• **WHAT TO PRODUCE**: Report only how many lines in the material contain "赢专业版".

++++ INFORMATION GIVEN ++++

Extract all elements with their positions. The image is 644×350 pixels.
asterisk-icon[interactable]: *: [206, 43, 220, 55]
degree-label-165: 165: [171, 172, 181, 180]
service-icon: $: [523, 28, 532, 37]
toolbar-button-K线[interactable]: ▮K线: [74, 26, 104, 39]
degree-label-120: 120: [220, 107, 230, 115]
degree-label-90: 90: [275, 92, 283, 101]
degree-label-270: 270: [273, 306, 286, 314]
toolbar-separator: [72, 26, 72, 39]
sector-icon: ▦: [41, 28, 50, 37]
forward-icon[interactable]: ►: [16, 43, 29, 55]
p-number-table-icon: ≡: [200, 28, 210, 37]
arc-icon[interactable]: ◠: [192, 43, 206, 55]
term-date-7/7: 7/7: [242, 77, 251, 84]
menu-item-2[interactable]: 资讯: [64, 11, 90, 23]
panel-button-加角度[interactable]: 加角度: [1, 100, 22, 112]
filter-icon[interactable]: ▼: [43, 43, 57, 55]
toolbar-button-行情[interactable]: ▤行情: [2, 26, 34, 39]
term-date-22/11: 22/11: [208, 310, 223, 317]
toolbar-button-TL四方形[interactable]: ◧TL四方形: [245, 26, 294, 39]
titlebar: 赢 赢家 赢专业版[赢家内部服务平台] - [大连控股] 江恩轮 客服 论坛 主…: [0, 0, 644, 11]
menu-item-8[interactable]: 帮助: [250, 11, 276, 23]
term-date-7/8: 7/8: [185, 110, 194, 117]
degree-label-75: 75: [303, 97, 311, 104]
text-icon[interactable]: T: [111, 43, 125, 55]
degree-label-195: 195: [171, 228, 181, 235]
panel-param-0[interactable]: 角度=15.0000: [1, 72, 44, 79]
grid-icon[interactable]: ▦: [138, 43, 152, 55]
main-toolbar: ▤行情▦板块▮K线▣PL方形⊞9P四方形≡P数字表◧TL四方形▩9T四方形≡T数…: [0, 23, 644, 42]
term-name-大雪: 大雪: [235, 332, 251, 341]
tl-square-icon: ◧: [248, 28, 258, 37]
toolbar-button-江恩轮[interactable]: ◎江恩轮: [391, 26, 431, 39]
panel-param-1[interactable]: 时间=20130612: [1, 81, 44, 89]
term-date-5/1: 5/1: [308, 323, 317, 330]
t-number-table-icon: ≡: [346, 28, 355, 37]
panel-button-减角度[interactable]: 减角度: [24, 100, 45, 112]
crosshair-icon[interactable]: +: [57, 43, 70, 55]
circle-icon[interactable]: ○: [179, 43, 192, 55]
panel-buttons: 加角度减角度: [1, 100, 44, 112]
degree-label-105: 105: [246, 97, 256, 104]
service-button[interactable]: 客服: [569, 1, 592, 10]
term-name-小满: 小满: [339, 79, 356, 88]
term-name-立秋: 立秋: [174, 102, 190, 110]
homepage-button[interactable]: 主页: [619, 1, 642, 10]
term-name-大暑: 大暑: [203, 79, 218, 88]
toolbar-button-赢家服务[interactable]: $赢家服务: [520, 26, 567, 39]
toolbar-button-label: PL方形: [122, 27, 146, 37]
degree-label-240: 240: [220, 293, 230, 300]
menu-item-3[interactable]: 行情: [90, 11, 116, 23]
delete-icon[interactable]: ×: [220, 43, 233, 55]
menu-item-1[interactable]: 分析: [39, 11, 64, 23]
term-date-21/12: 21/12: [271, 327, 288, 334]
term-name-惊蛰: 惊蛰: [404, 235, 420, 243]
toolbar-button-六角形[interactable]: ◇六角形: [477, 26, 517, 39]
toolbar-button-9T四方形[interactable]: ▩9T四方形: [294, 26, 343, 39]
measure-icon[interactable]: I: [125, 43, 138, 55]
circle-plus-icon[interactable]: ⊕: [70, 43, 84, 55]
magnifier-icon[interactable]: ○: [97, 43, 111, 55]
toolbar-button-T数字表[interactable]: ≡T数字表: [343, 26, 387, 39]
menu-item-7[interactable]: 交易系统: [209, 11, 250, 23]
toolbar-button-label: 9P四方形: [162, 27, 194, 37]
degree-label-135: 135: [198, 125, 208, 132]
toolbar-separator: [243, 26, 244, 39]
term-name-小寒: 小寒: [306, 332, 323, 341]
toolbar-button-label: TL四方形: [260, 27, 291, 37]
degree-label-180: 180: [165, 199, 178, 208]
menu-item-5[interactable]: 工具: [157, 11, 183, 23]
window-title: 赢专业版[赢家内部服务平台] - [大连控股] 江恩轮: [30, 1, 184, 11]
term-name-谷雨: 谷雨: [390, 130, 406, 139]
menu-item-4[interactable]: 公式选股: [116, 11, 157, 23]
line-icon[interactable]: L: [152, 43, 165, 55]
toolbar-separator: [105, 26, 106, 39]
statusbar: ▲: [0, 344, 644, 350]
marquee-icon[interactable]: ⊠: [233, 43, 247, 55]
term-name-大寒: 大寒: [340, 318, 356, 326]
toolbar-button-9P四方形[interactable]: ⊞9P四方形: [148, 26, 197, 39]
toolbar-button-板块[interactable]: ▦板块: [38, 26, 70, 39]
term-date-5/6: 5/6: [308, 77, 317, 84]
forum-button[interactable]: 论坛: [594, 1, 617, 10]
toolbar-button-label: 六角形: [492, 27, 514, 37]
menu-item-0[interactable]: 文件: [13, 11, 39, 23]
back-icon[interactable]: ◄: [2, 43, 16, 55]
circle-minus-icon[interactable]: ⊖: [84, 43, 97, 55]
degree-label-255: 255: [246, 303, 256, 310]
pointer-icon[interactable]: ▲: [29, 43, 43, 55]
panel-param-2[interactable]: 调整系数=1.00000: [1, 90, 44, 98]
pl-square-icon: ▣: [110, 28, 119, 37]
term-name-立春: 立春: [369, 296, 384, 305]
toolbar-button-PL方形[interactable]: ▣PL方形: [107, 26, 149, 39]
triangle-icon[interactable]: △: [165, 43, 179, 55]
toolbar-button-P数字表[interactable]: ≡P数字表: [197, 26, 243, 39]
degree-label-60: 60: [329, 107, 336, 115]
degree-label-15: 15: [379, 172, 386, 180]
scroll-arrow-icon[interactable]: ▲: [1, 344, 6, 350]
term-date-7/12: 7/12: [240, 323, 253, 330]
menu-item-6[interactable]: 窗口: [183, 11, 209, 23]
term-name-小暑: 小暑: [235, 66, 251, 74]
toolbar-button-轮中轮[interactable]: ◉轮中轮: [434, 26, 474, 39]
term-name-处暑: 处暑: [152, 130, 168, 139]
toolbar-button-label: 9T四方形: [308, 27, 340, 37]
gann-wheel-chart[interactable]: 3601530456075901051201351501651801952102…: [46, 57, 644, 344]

++++

• **PROBLEM SOLUTION**: 2